Insomma siamo nel bel mezzo dell’arcinoto dilemma tra l’esigenza di gestire l’emergenza sanitaria e quella di rilanciare l’economia.

Non solo. Si contrappongono oggi anche due idee diverse della responsabilità politica e delle conseguenze per il sistema. Con gli interessi delle categorie che inevitabilmente incidono sulla composizione degli schieramenti.
Nessuno in realtà può dirsi favorevole alle restrizioni e, meno che meno, alla restrizione per eccellenza: il coprifuoco. Ma quale può essere il costo da pagare per la libertà? Quello più immediato è il rialzo dei contagi. Quello successivo, altri mesi di inattività. Perché il rischio ragionato di Draghi è strettamente connesso alla scommessa sulla crescita.

Se la strategia fallisce, non solo si torna indietro sul piano delle libertà, e della tutela della salute pubblica, ma si allunga la crisi economica, la si trasforma in disastro.

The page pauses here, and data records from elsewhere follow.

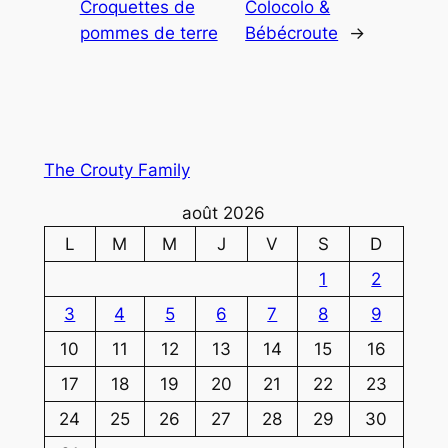
Croquettes de
Colocolo &
pommes de terre
Bébécroute
→
The Crouty Family
août 2026
L
M
M
J
V
S
D
1
2
3
4
5
6
7
8
9
10
11
12
13
14
15
16
17
18
19
20
21
22
23
24
25
26
27
28
29
30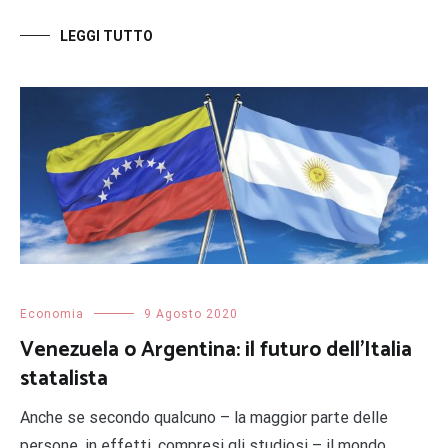
LEGGI TUTTO
Economia
9 Agosto 2020
Venezuela o Argentina: il futuro dell’Italia
statalista
Anche se secondo qualcuno – la maggior parte delle
persone, in effetti, compresi gli studiosi – il mondo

La chiave per fare la differenza, sono i giusti comportamenti. Ma a un anno e passa di pandemia gli appelli funzionano poco e i richiami paternalistici irritano. Ed è questo il punto in cui lo Stato deve riappropriarsi delle proprie funzioni e responsabilità: rischio ragionato unito a una ragionata severità sulle regole, che vanno fatte rispettare. Non ci possiamo permettere più di sbagliare.